Cuando muestres tu rostro - Manuel Azpilcueta García
Cuando muestres tu rostro
El llanto destrozaba el corazón de ambos.
Yolanda Balladares mordía el hombro de Juan Diego Espinoza para que nadie escuche su pena. La caricia suplicante del hombre intentaba terminar el momento. La sala de embarque estaba muy transitada y era momento de abordar.
—¡Tranquila, amor! —La calmaba abrazándola con fuerza—. Las lágrimas tienen sal, si lloras, me irá mal y tú no quieres eso, ¿no?
—No. Quiero que te quedes conmigo.
—Sabes que no puedo, ¡lo hablamos! Me duele el dejarte, no lo deseo, pero debe ser así.

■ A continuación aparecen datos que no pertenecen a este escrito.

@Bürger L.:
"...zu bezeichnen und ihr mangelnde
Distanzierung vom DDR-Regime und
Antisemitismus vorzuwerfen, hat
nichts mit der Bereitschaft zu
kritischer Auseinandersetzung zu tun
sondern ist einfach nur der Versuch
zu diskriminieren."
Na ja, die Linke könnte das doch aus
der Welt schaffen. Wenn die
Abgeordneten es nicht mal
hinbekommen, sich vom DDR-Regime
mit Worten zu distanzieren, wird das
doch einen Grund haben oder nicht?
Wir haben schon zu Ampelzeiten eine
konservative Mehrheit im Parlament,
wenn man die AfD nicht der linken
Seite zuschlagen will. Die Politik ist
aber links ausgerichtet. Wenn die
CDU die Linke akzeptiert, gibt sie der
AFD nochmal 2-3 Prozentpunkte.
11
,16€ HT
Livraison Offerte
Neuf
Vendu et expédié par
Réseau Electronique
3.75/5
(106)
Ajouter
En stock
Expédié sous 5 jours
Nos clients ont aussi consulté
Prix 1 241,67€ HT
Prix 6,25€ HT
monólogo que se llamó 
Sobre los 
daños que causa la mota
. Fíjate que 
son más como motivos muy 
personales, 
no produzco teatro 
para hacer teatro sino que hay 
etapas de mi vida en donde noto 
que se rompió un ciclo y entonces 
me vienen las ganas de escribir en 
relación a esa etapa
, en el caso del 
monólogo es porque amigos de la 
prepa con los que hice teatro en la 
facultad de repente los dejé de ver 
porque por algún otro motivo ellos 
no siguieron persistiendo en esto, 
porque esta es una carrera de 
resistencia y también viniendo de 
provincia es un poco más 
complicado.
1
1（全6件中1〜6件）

Juan Diego intentaba ser fuerte para calmar a una mujer enamorada que pasaba por el momento más triste de su vida. Se quebró y lloró. Los circunstantes que vieron la escena se condolieron; algunos sugerían que le den un tranquilizante, otros que beba agua fría. Una anciana indicaba insistentemente que le froten el pabellón de la oreja antes de que desmaye. Había confusión. Él entendió que debía subir al avión, se incorporó, besó tiernamente a Yolanda. Un «te amo» seguido de un mimo en la mejilla selló la despedida. Se marchaba por dos años.
—Alicia, tengo hambre.
—¿Qué quieres, cariño?
—No lo sé, pero quiero algo. —Intentaba engreírse después de la tristeza.

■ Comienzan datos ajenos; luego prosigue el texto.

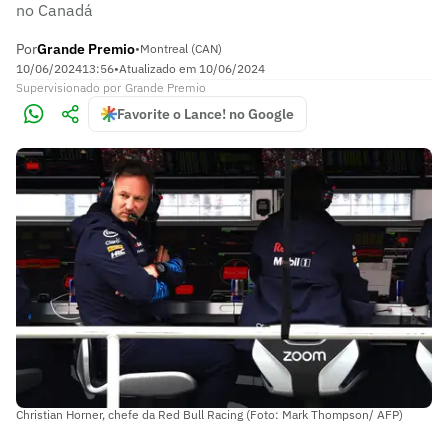
no Canadá
Por
Grande Premio
•
Montreal (CAN)
10/06/2024
13:56
•
Atualizado em
10/06/2024
Supervisionado
por
Grande Premio
Favorite o Lance! no Google
Christian Horner, chefe da Red Bull Racing (Foto: Mark Thompson/ AFP)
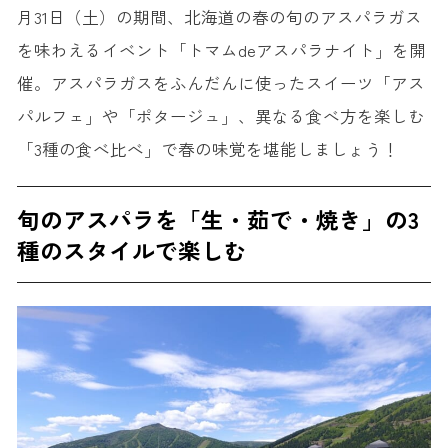
月31日（土）の期間、北海道の春の旬のアスパラガス
を味わえるイベント「トマムdeアスパラナイト」を開
催。アスパラガスをふんだんに使ったスイーツ「アス
パルフェ」や「ポタージュ」、異なる食べ方を楽しむ
「3種の食べ比べ」で春の味覚を堪能しましょう！
旬のアスパラを「生・茹で・焼き」の3
種のスタイルで楽しむ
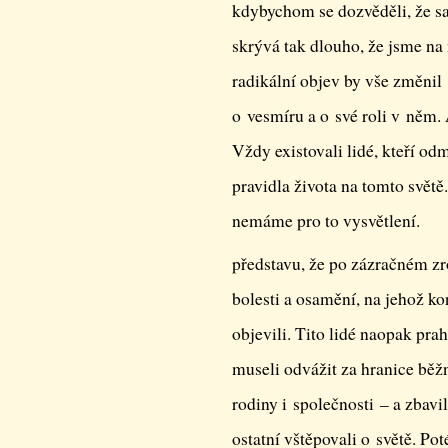
kdybychom se dozvěděli, že sa
skrývá tak dlouho, že jsme n
radikální objev by vše změnil 
o vesmíru a o své roli v něm.
Vždy existovali lidé, kteří odm
pravidla života na tomto světě.
nemáme pro to vysvětlení.
představu, že po zázračném zro
bolesti a osamění, na jehož ko
objevili. Tito lidé naopak prah
museli odvážit za hranice běžn
rodiny i společnosti – a zbavi
ostatní vštěpovali o světě. Po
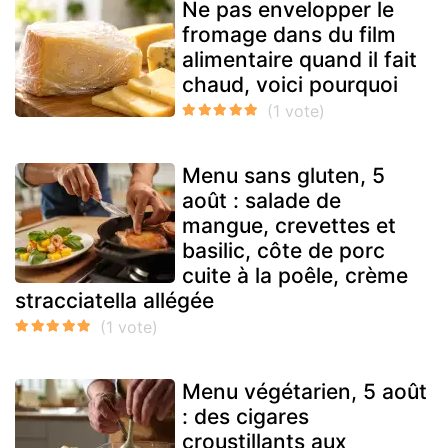
Ne pas envelopper le
fromage dans du film
alimentaire quand il fait
chaud, voici pourquoi
Menu sans gluten, 5
août : salade de
mangue, crevettes et
basilic, côte de porc
cuite à la poêle, crème
stracciatella allégée
Menu végétarien, 5 août
: des cigares
croustillants aux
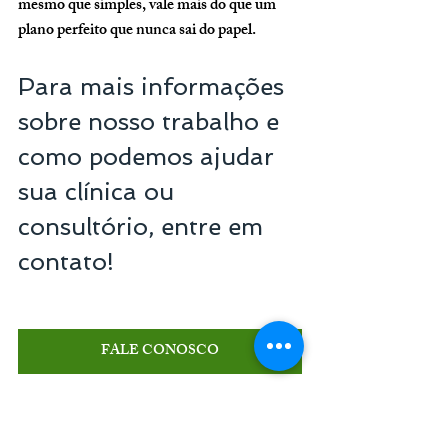
mesmo que simples, vale mais do que um 
plano perfeito que nunca sai do papel.
Para mais informações 
sobre nosso trabalho e 
como podemos ajudar 
sua clínica ou 
consultório, entre em 
contato!
FALE CONOSCO
Senior Consultoria em 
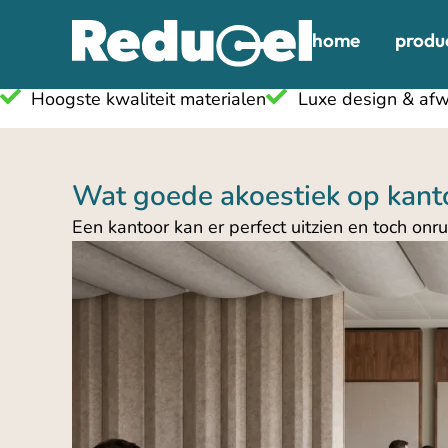
home
produ
Hoogste kwaliteit materialen
Luxe design & afw
Wat goede akoestiek op kanto
Een kantoor kan er perfect uitzien en toch on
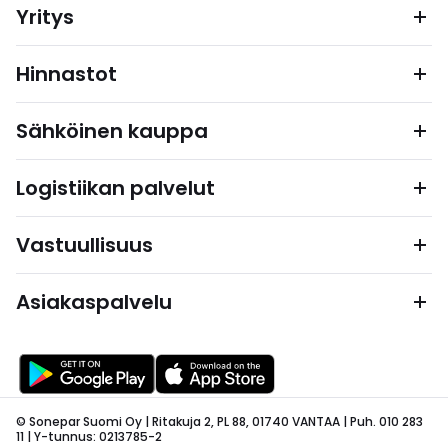
Yritys
Hinnastot
Sähköinen kauppa
Logistiikan palvelut
Vastuullisuus
Asiakaspalvelu
© Sonepar Suomi Oy | Ritakuja 2, PL 88, 01740 VANTAA | Puh. 010 283
11 | Y-tunnus: 0213785-2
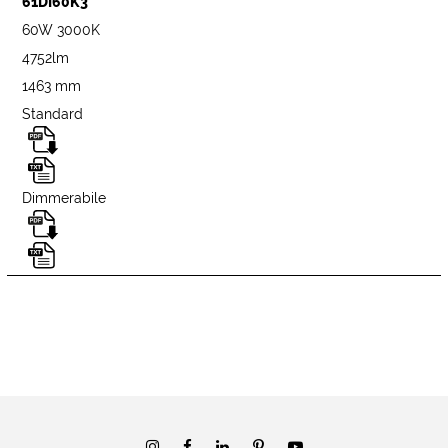
61DI60K3
60W 3000K
4752lm
1463 mm
Standard
Dimmerabile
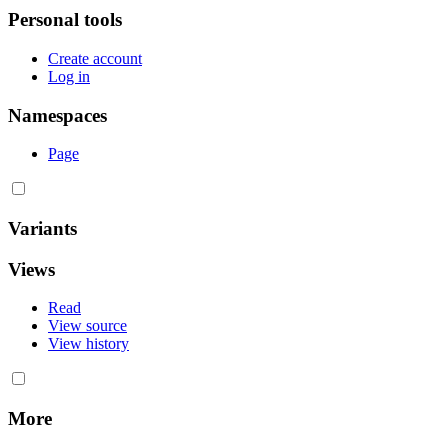
Personal tools
Create account
Log in
Namespaces
Page
Variants
Views
Read
View source
View history
More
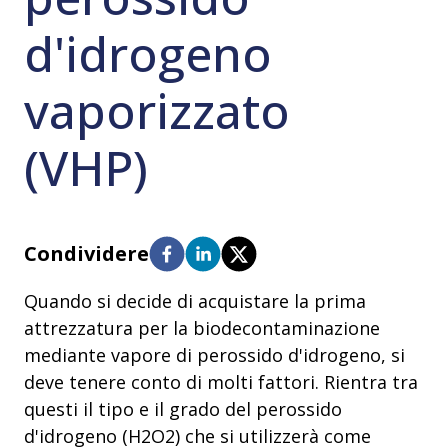
d'idrogeno
vaporizzato
(VHP)
Condividere
Quando si decide di acquistare la prima
attrezzatura per la biodecontaminazione
mediante vapore di perossido d'idrogeno, si
deve tenere conto di molti fattori. Rientra tra
questi il tipo e il grado del perossido
d'idrogeno (H2O2) che si utilizzerà come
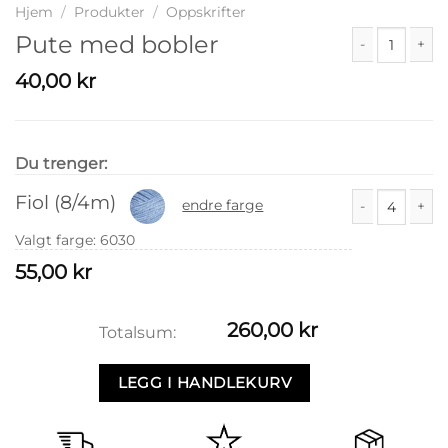
Hjem
/
Produkter
/
Oppskrifter
Pute med bobler
Pute med bobl
40,00
kr
Du trenger:
Fiol (8/4m)
endre farge
Fiol (8/4m) ant
Valgt farge
:
6030
55,00
kr
260,00
kr
Totalsum:
LEGG I HANDLEKURV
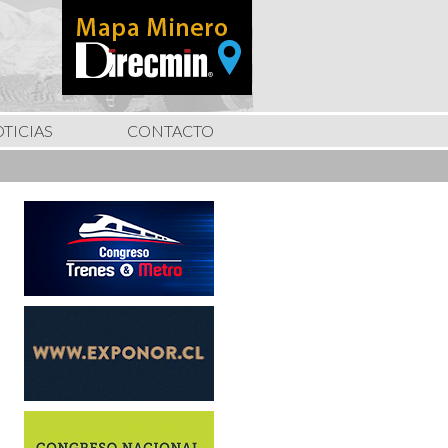
TICIAS
CONTACTO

—Ya, hijita, te prepararé todo lo que quieras. ¡Cuanto quieras!
Alicia era madre de Yolanda y estaba acostumbrada a que su hija la trate por el nombre, se lo había ganado cuando decidió dejarla al cuidado de sus abuelos días antes de cumplir los cinco años. Se enamoró de un colombiano que trabajaba en la misma agencia de turismo que ella. Perdió la cabeza, y no le remordió la conciencia dejar a su niña durante quince años con tal de vivir su idilio. Al final, muerto su amante en un incidente en los bajos mundos de Cali, estuvo impedida de salir de Colombia mientras la investigaban. Regresó a Cusco con las manos vacías y un amor sepultado. Intentó recuperar el afecto y el tiempo perdido con su hija adulta: ya era tarde. Nunca más sería mamá, solo Alicia.

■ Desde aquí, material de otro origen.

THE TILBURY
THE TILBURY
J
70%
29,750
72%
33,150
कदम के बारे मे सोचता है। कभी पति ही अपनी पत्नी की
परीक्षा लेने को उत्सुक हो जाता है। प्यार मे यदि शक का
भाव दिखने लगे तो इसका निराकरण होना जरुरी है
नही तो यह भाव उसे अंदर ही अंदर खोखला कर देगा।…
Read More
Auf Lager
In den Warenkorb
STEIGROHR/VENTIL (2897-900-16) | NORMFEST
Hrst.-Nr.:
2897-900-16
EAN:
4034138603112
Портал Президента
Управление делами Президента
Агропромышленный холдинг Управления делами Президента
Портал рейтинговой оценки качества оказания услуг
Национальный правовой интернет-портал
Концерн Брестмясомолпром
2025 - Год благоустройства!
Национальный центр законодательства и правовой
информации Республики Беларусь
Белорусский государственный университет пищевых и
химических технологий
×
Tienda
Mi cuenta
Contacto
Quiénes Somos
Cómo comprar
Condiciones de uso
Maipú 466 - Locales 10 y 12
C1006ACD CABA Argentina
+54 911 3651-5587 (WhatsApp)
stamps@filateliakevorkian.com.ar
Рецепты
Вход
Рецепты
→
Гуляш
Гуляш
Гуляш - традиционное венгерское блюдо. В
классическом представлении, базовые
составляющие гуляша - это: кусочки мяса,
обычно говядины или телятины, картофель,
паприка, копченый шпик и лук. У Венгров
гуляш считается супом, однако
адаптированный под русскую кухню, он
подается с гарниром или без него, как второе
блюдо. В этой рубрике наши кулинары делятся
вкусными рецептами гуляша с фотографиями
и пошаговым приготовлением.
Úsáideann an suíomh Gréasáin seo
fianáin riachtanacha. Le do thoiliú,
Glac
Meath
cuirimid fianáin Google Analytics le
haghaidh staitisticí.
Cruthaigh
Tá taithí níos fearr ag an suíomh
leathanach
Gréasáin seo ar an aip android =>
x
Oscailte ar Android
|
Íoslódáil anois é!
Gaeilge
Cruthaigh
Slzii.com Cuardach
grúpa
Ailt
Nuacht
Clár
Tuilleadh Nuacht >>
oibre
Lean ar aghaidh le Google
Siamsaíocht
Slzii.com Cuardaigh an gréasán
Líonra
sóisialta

—Te llamaré apenas llegue. —Era promesa que tenía del hombre de su vida.
—No te olvides de mí —imploraba como respuesta.
—Sabes que no será así, mi amor, te lo juro por mi vida…
Yolanda tenía grabadas en la mente las últimas palabras que se dijeron en el aeropuerto, mientras observaba los faroles nuevos que pasaban uno tras otro a medida que el auto imprimía velocidad; los inauguró el alcalde, pero no funcionaban.
—¡Juandi!, amor, ¡aló!, ¡aló!, ¡aló! ¿Me escuchas?, ¡aló! —Jalaba un pañuelo de papel para secarse las lágrimas que empezó a derramar—. ¡Qué alegría que me llames! —Saltaba emocionada—. ¿Cómo estás?
La voz de Juandi sonaba muy bien, era como si estuviese muy feliz.
—Acabo de llegar. El calor es muy intenso, tendré tiempo para lavarme un poco y mudarme de ropa.
—¡Qué emoción! ¡Qué emoción! —Le gritaba al teléfono y se ponía más nerviosa—. ¡Ya no estoy llorando!, no quiero salar tu viaje.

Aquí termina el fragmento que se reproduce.